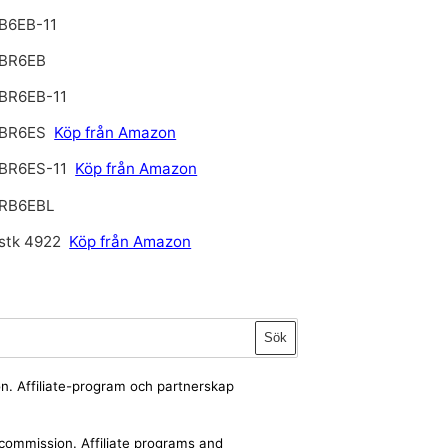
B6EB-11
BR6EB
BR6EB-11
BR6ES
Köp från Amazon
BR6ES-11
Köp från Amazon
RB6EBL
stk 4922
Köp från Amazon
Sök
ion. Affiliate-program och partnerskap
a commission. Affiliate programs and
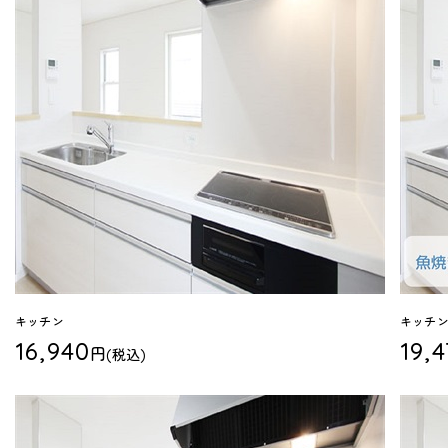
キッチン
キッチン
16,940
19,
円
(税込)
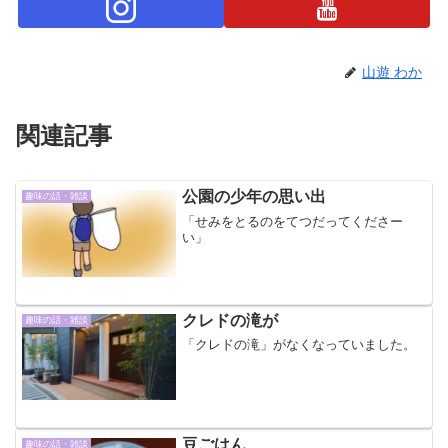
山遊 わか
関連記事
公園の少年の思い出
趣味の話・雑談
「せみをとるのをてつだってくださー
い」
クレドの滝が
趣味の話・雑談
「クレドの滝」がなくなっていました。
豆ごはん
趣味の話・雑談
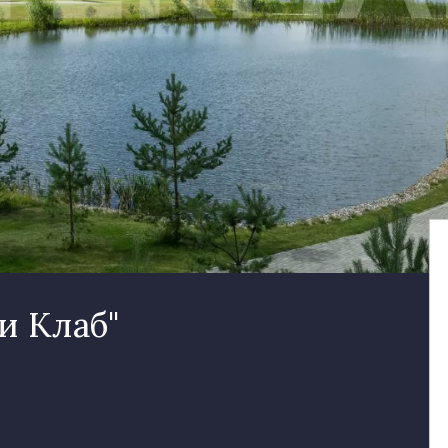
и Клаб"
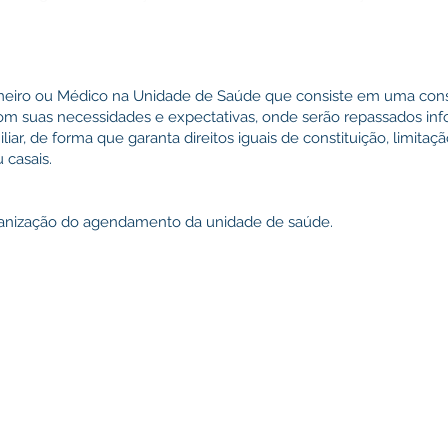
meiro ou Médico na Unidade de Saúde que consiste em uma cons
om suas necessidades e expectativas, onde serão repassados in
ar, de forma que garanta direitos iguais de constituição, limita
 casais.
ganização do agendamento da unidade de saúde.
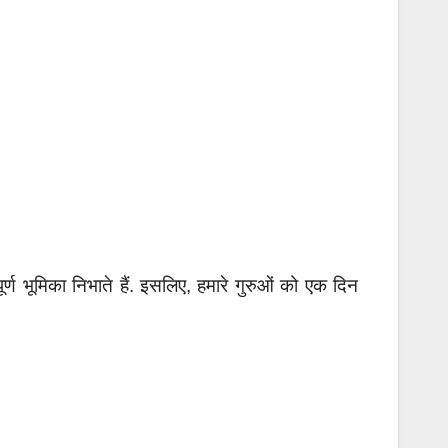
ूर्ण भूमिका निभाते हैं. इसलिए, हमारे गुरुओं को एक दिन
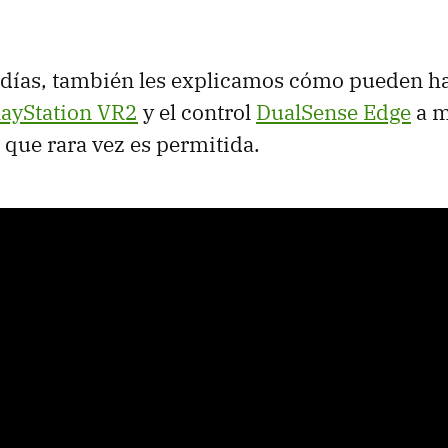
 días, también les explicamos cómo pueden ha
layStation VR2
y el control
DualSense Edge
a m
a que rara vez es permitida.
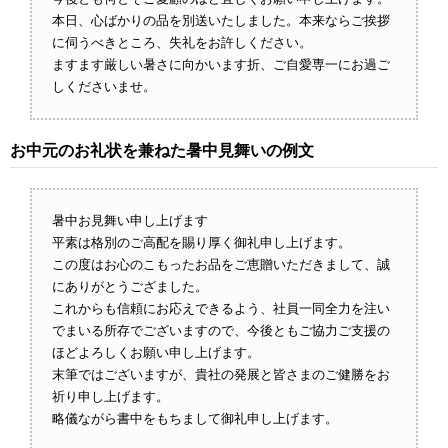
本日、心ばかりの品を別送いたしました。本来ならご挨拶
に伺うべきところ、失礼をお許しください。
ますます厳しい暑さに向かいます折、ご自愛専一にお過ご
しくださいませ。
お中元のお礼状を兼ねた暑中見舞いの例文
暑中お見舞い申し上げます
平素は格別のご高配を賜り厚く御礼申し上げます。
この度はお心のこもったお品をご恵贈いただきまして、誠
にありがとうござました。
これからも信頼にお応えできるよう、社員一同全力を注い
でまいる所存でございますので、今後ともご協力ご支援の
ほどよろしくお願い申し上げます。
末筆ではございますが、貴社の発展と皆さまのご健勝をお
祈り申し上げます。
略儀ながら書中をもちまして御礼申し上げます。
________________________
**What you should do**:
Output each record verbatim, but skip anything that is a picture.

**Your response**:
B6EB-11
BR6EB
BR6EB-11
BR6ES
Köp från Amazon
BR6ES-11
Köp från Amazon
RB6EBL
stk 4922
Köp från Amazon
Sök
ion. Affiliate-program och partnerskap
a commission. Affiliate programs and
キッチン
キッチン
16,940
19,
円
(税込)
山遊 わか
関連記事
公園の少年の思い出
趣味の話・雑談
「せみをとるのをてつだってくださー
い」
クレドの滝が
趣味の話・雑談
「クレドの滝」がなくなっていました。
豆ごはん
趣味の話・雑談
и Клаб"
meiro ou Médico na Unidade de Saúde que consiste em uma cons
om suas necessidades e expectativas, onde serão repassados in
ar, de forma que garanta direitos iguais de constituição, limita
 casais.
ganização do agendamento da unidade de saúde.
ूर्ण भूमिका निभाते हैं. इसलिए, हमारे गुरुओं को एक दिन
 días, también les explicamos cómo pueden ha
layStation VR2
y el control
DualSense Edge
a m
a que rara vez es permitida.
本日、心ばかりの品を別送いたしました。本来ならご挨拶
に伺うべきところ、失礼をお許しください。
ますます厳しい暑さに向かいます折、ご自愛専一にお過ご
しくださいませ。
お中元のお礼状を兼ねた暑中見舞いの例文
暑中お見舞い申し上げます
平素は格別のご高配を賜り厚く御礼申し上げます。
この度はお心のこもったお品をご恵贈いただきまして、誠
にありがとうござました。
これからも信頼にお応えできるよう、社員一同全力を注い
でまいる所存でございますので、今後ともご協力ご支援の
ほどよろしくお願い申し上げます。
末筆ではございますが、貴社の発展と皆さまのご健勝をお
祈り申し上げます。
略儀ながら書中をもちまして御礼申し上げます。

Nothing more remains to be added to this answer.